| Information supplied |
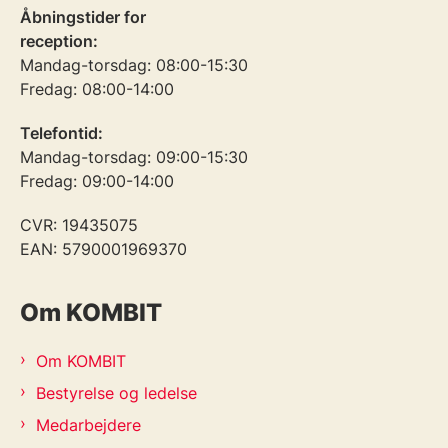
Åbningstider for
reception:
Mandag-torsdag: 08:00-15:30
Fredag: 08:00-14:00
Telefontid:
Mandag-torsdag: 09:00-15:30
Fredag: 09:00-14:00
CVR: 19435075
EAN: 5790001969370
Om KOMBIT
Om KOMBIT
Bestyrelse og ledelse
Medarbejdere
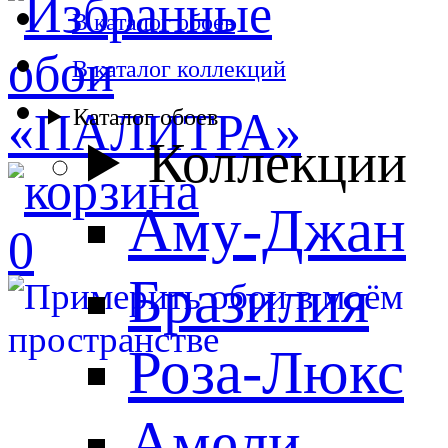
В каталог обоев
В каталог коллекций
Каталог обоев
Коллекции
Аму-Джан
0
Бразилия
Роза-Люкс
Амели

| Your task |
All of the listing above must be output exactly, except for its pictures.

| Exercise response |
Åbningstider for
reception:
Mandag-torsdag: 08:00-15:30
Fredag: 08:00-14:00
Telefontid:
Mandag-torsdag: 09:00-15:30
Fredag: 09:00-14:00
CVR: 19435075
EAN: 5790001969370
Om KOMBIT
Om KOMBIT
Bestyrelse og ledelse
Medarbejdere
В каталог обоев
В каталог коллекций
Каталог обоев
Коллекции
Аму-Джан
0
Бразилия
Роза-Люкс
Амели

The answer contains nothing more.